California is a community prop state, which means in a divorce, the court assumes each spouse has equal ownership of all assets and all debts. Business Insider reported the average American debt is over $59,500.
Many couples will have to navigate how to divide debt when they end their marriages. It is essential to address financial obligations and debts accumulated during the union fairly and equitably.
Identify and list all debts
The first step is for the couple to create a comprehensive list of all debts they incurred during the marriage. This includes mortgages, car loans, credit card balances, personal loans and any other outstanding financial obligations. Open and honest communication is important at this stage to ensure they do not overlook anything.
Understand separate vs. marital debts
Separate debts are typically those incurred before the marriage or after separation, and they are usually the responsibility of the individual who incurred them. Marital debts, on the other hand, are those acquired during the marriage and are subject to division.

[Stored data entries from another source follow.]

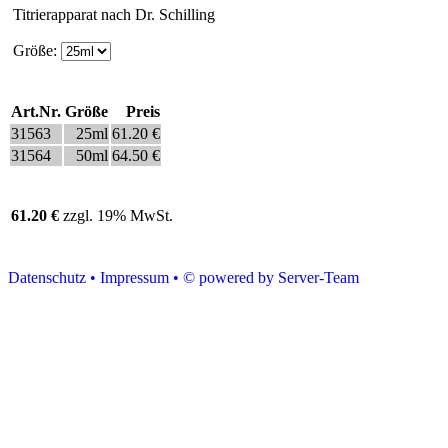
Titrierapparat nach Dr. Schilling
Größe:
Art.Nr.
Größe
Preis
31563
25ml
61.20 €
31564
50ml
64.50 €
61.20 €
zzgl. 19% MwSt.
Datenschutz •
Impressum •
© powered by Server-Team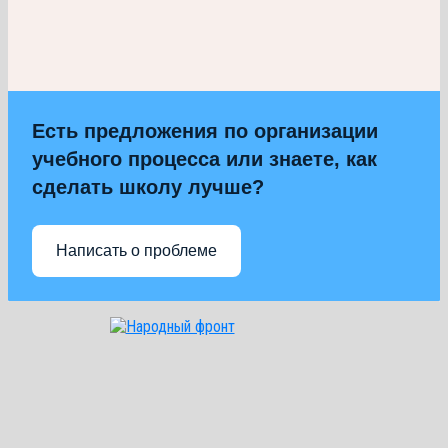
Есть предложения по организации
учебного процесса или знаете, как
сделать школу лучше?
Написать о проблеме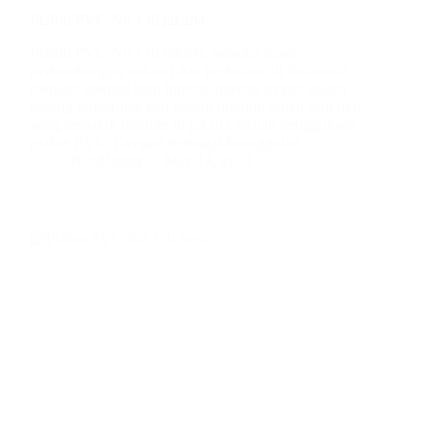
Plafon PVC No 1 di jakarta
Plafon PVC No 1 di jakarta, sebagai pusat
perkembangan industri dan perkotaan di Indonesia,
menjadi sorotan bagi inovasi-inovasi terkini dalam
bidang konstruksi dan desain interior. Salah satu tren
yang semakin populer di jakarta adalah penggunaan
plafon PVC. Dengan berbagai keunggulan…
BatuBeling
May 14, 2024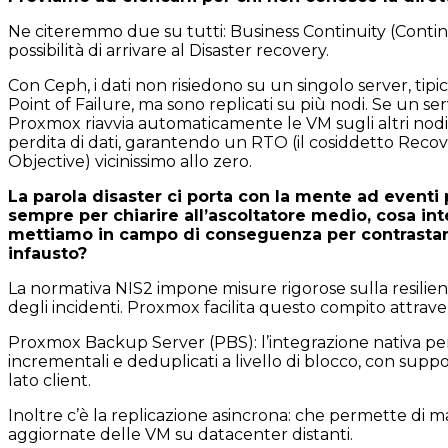
Ne citeremmo due su tutti: Business Continuity (Contin
possibilità di arrivare al Disaster recovery.
Con Ceph, i dati non risiedono su un singolo server, tipic
Point of Failure, ma sono replicati su più nodi. Se un se
Proxmox riavvia automaticamente le VM sugli altri nodi 
perdita di dati, garantendo un RTO (il cosiddetto Reco
Objective) vicinissimo allo zero.
L
a parola disaster ci porta con la mente ad eventi 
sempre per chiarire all’ascoltatore medio, cosa i
mettiamo in campo di conseguenza per contrastar
infausto?
La normativa NIS2 impone misure rigorose sulla resilien
degli incidenti. Proxmox facilita questo compito attrave
Proxmox Backup Server (PBS): l’integrazione nativa 
incrementali e deduplicati a livello di blocco, con suppor
lato client.
Inoltre c’è la replicazione asincrona: che permette di 
aggiornate delle VM su datacenter distanti.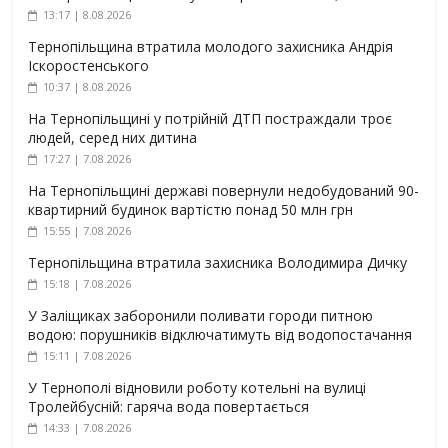
13:17 | 8.08.2026
Тернопільщина втратила молодого захисника Андрія
Іскоростенського
10:37 | 8.08.2026
На Тернопільщині у потрійній ДТП постраждали троє
людей, серед них дитина
17:27 | 7.08.2026
На Тернопільщині державі повернули недобудований 90-
квартирний будинок вартістю понад 50 млн грн
15:55 | 7.08.2026
Тернопільщина втратила захисника Володимира Дичку
15:18 | 7.08.2026
У Заліщиках заборонили поливати городи питною
водою: порушників відключатимуть від водопостачання
15:11 | 7.08.2026
У Тернополі відновили роботу котельні на вулиці
Тролейбусній: гаряча вода повертається
14:33 | 7.08.2026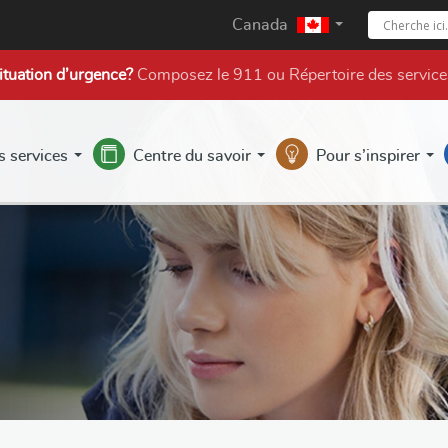
Canada
ituation d’urgence?
Composez le 911 ou
Répertoire des service
s services
Centre du savoir
Pour s’inspirer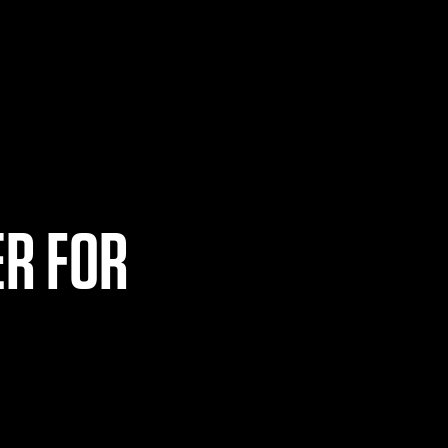
ILDE
ER FOR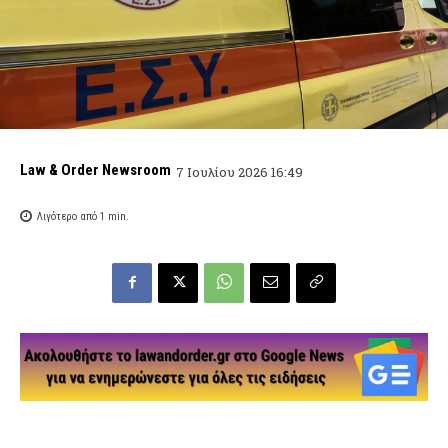
Law & Order Newsroom
7 Ιουλίου 2026 16:49
Λιγότερο από 1
min.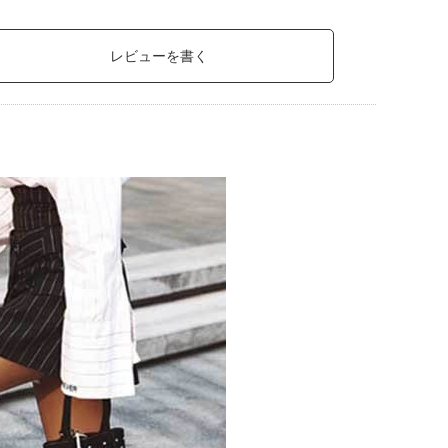
レビューを書く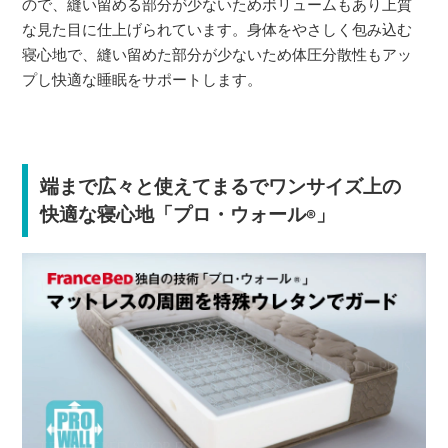
ので、縫い留める部分が少ないためボリュームもあり上質
な見た目に仕上げられています。身体をやさしく包み込む
寝心地で、縫い留めた部分が少ないため体圧分散性もアッ
プし快適な睡眠をサポートします。
端まで広々と使えてまるでワンサイズ上の
快適な寝心地「プロ・ウォール
」
®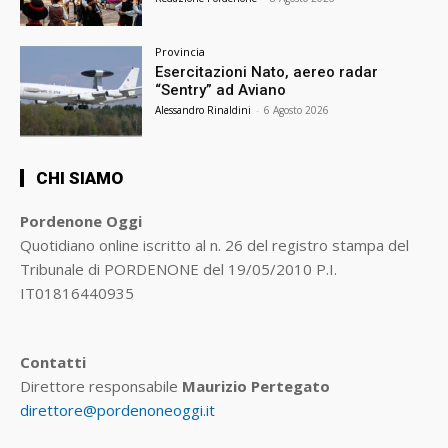
Provincia
Esercitazioni Nato, aereo radar
“Sentry” ad Aviano
Alessandro Rinaldini
-
6 Agosto 2026
CHI SIAMO
Pordenone Oggi
Quotidiano online iscritto al n. 26 del registro stampa del
Tribunale di PORDENONE del 19/05/2010 P.I.
IT01816440935
Contatti
Direttore responsabile
Maurizio Pertegato
direttore@pordenoneoggi.it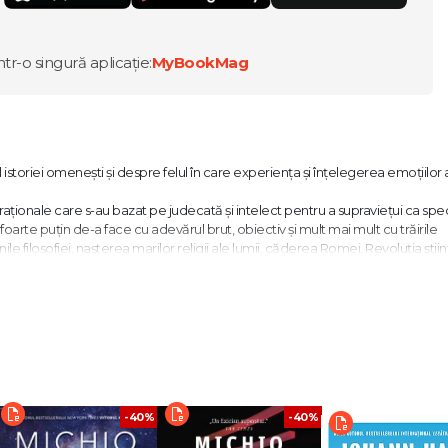
ntr-o singură aplicație:
MyBookMag
toriei omenești și despre felul în care experiența și înțelegerea emoțiilor 
aționale care s-au bazat pe judecată și intelect pentru a supraviețui ca spe
te puțin de-a face cu adevărul brut, obiectiv și mult mai mult cu trăirile
filosofiei, nașterea marilor religii ale lumii, căderea Romei, Revoluția științi
e omenirea le-a trăit vreodată – nu pot fi înțelese pe deplin fără a cunoaș
 istoria religiilor, Richard Firth-Godbehere invită cititorii într-o călătorie fascin
e în societățile omenești peste tot în lume și de-a lungul istoriei – din Greci
mericii și mult mai departe.
 profundă pe care au avut-o emoțiile atât asupra noastră, cât și a lumii în car
itor al emoțiilor omenești. Dacă vreți să aflați ce impact major au avut emo
-40%
-40%
nsul." - Publishers Weekly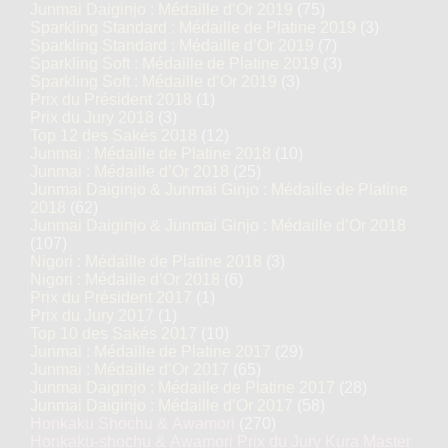
Junmai Daiginjo : Médaille d’Or 2019
(75)
Sparkling Standard : Médaille de Platine 2019
(3)
Sparkling Standard : Médaille d’Or 2019
(7)
Sparkling Soft : Médaille de Platine 2019
(3)
Sparkling Soft : Médaille d’Or 2019
(3)
Prix du Président 2018
(1)
Prix du Jury 2018
(3)
Top 12 des Sakés 2018
(12)
Junmai : Médaille de Platine 2018
(10)
Junmai : Médaille d’Or 2018
(25)
Junmai Daiginjo & Junmai Ginjo : Médaille de Platine
2018
(62)
Junmai Daiginjo & Junmai Ginjo : Médaille d’Or 2018
(107)
Nigori : Médaille de Platine 2018
(3)
Nigori : Médaille d’Or 2018
(6)
Prix du Président 2017
(1)
Prix du Jury 2017
(1)
Top 10 des Sakés 2017
(10)
Junmai : Médaille de Platine 2017
(29)
Junmai : Médaille d’Or 2017
(65)
Junmai Daiginjo : Médaille de Platine 2017
(28)
Junmai Daiginjo : Médaille d’Or 2017
(58)
Honkaku Shochu & Awamori
(270)
Honkaku-shochu & Awamori Prix du Jury Kura Master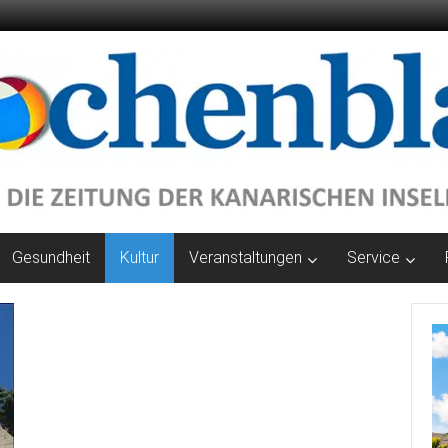
Gesundheit
Kultur
Veranstaltungen
Service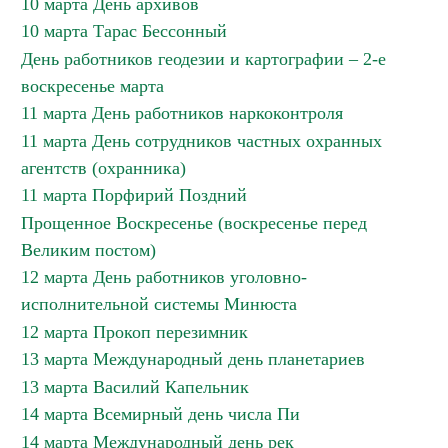
10 марта День архивов
10 марта Тарас Бессонный
День работников геодезии и картографии – 2-е
воскресенье марта
11 марта День работников наркоконтроля
11 марта День сотрудников частных охранных
агентств (охранника)
11 марта Порфирий Поздний
Прощенное Воскресенье (воскресенье перед
Великим постом)
12 марта День работников уголовно-
исполнительной системы Минюста
12 марта Прокоп перезимник
13 марта Международный день планетариев
13 марта Василий Капельник
14 марта Всемирный день числа Пи
14 марта Международный день рек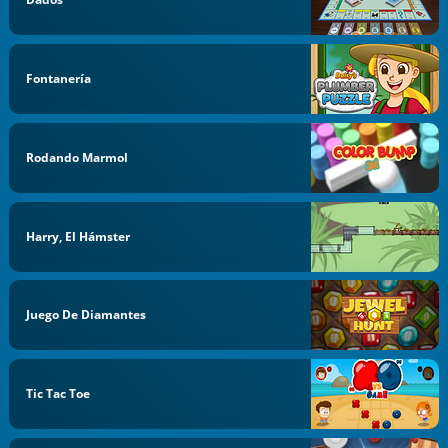
Fontanería
Rodando Marmol
Harry, El Hámster
Juego De Diamantes
Tic Tac Toe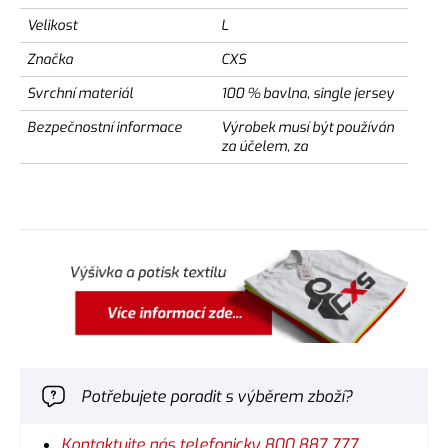
Velikost
L
Značka
CXS
Svrchní materiál
100 % bavlna, single jersey
Bezpečnostní informace
Výrobek musí být používán
za účelem, za
Potřebujete poradit s výběrem zboží?
Kontaktujte nás telefonicky 800 887 777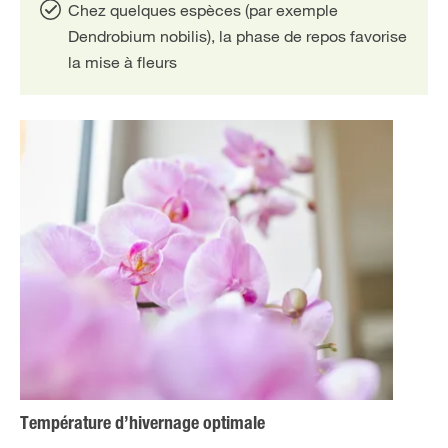
Chez quelques espèces (par exemple
Dendrobium nobilis), la phase de repos favorise
la mise à fleurs
Température d’hivernage optimale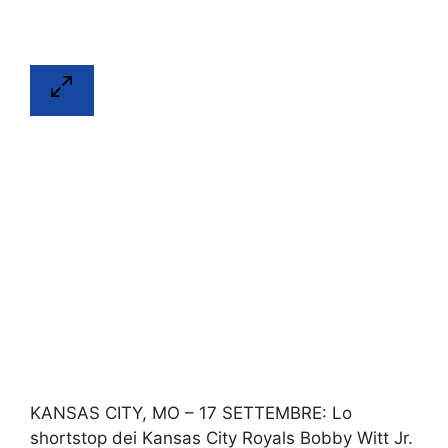
KANSAS CITY, MO – 17 SETTEMBRE: Lo
shortstop dei Kansas City Royals Bobby Witt Jr.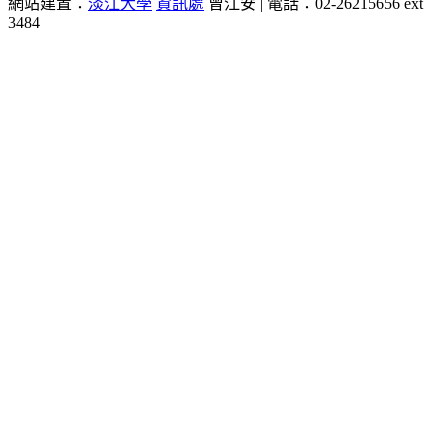
網站建置：
淡江大學
資訊處
曾江安 | 電話：02-26215656 ext
3484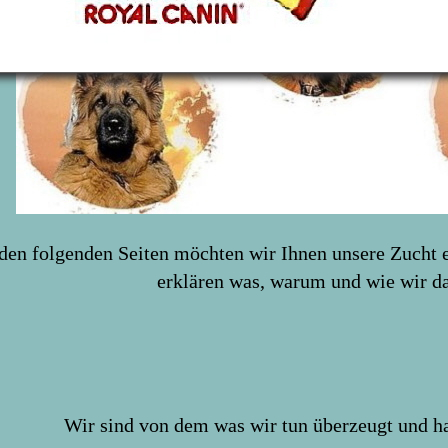
den folgenden Seiten möchten wir Ihnen unsere Zucht 
erklären was, warum und wie wir da
Wir sind von dem was wir tun überzeugt und h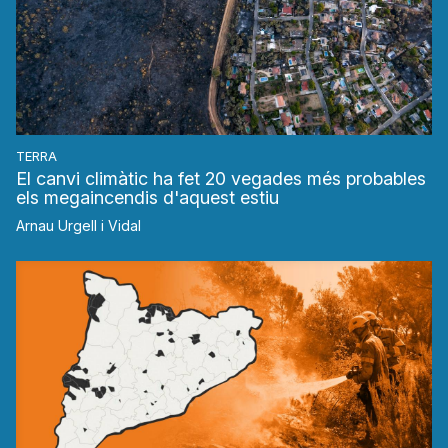
TERRA
El canvi climàtic ha fet 20 vegades més probables
els megaincendis d'aquest estiu
Arnau Urgell i Vidal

Negotiate and reach an agreement
In many cases, couples can negotiate a debt division agreement through mediation or with the assistance of their respective legal advisors. This approach allows for greater flexibility and control over the division process.
The couple will have to determine who is responsible for each debt. In some cases, the responsibility may be straightforward, such as when a debt is solely in one spouse’s name. However, many debts may be joint, making it necessary to establish a fair allocation of responsibility.
If a couple cannot divide their debts, the court will step in to do it, and that will happen according to community property laws. By addressing debt division with a clear and cooperative mindset, couples can minimize stress and set the stage for a more stable financial future post-divorce.